Willie James Sauls is unlikely to see the outside of a prison. Last fall a court in the state of Texas sentenced this 37-year-old man to 45 years in jail. His crime: he snatched the purse from an old woman.

In Norway, meanwhile, a court sentenced Anders Behring Breivik, a right-wing racist who slaughtered 77 people, mostly teenagers, and injured several hundred, to 21 years in prison, with an option for that detention to be extended by five-year increments if he is determined to be still dangerous. Otherwise, the 32-year-old, if considered rehabilitated, could be released at the age of 53.

In the 1970s and ‘80s, Germany was rocked by killings committed by a radical left group called the Red Army Faction. Its members killed over 30 people, including the nation's attorney general and leading industrialists. Eventually its leaders were caught and convicted, but by 2007, almost a decade after the Red Army Faction had announced its own dissolution, those still in prison were pardoned by the country’s president.

It is beyond inconceivable to imagine a US president, governor or even a judge, releasing a prisoner from a US jail who had committed the kind of offenses committed by either Breivik or members of Germany’s Red Army Faction. It is, for that matter, hard to imagine any political leader in the US pardoning even purse-snatcher Willie James Sauls.

This is, after all, a country that just recently hounded a 26-year-old internet activist, Aaron Swartz, into committing suicide, after a federal prosecutor threatened him with 35 years in jail -- this for the heinous crime of stealing income from a company that was collecting revenue for making available academic papers for which the authors get not a penny (in a protest action he had publicly hacked an MIT server and downloaded hundreds of academic papers which the private contractor was charging for!). This is a country that routinely convicts the wrong people and locks them up for decades and doesn't even apologize if they manage to eventually prove their innocence and win release. It's a country that is holding people as "terrorists" at Guantanamo, without trial, for over a decade, knowing they never did anything wrong, simply because it doesn't have the courage to admit its errors.

Right-wing Americans love to call the US a “nanny state,” claiming that the federal government is always trying to pass laws regulating people’s lives.

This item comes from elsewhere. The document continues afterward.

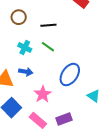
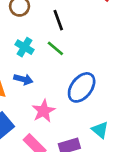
black line: (48, 25) -> (58, 20), turned 70
cyan triangle: (94, 96) -> (100, 130), moved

What the US really is, though, is a “puni-state” -- a nation that thrives on vengeance and retribution, and that rejects the whole notion of rehabilitation or character change (even while euphemistically calling its prisons "corrections" facilities).

How else to explain the prosecutorial passion for charging absurdly youthful offenders as adults?
~ from The United Police States of America by Dave Lindorff ~
While I have been encouraged by the growing numbers of Americans who self-identify as atheists or agnostics, there is no question in my mind that fundamentalist Christianity still has a strong grip on our society. Fundamentalists place a great deal of emphasis on the Old Testament (OT) and the OT reads like a blueprint for retribution and vengeance. The god of the OT isn't one to try to talk out problems; defy him and ZAP!

Of course, the emphasis on retributive justice cannot be laid solely at the feet of Christianity. Muslim nations often are just as severe, if not more so. It seems to be a problem of religion, in general. And it's not just religion in a sterile vacuum. It also goes hand-in-hand with economics.

As we certainly see in this nation, the explosion of prisons is big money. There is a small gaggle of corporations that are robbing public treasuries blind by encouraging lawmakers to lock up ever more people. So, it should not be surprising that the big wigs in the prison-industrial complex like to wrap their looting into the fabric of fundamentalist Christianity. They exhort the faithful to support retributive justice -- and the faithful lap it up like thirsty dogs -- while laughing all the way to the bank and back again.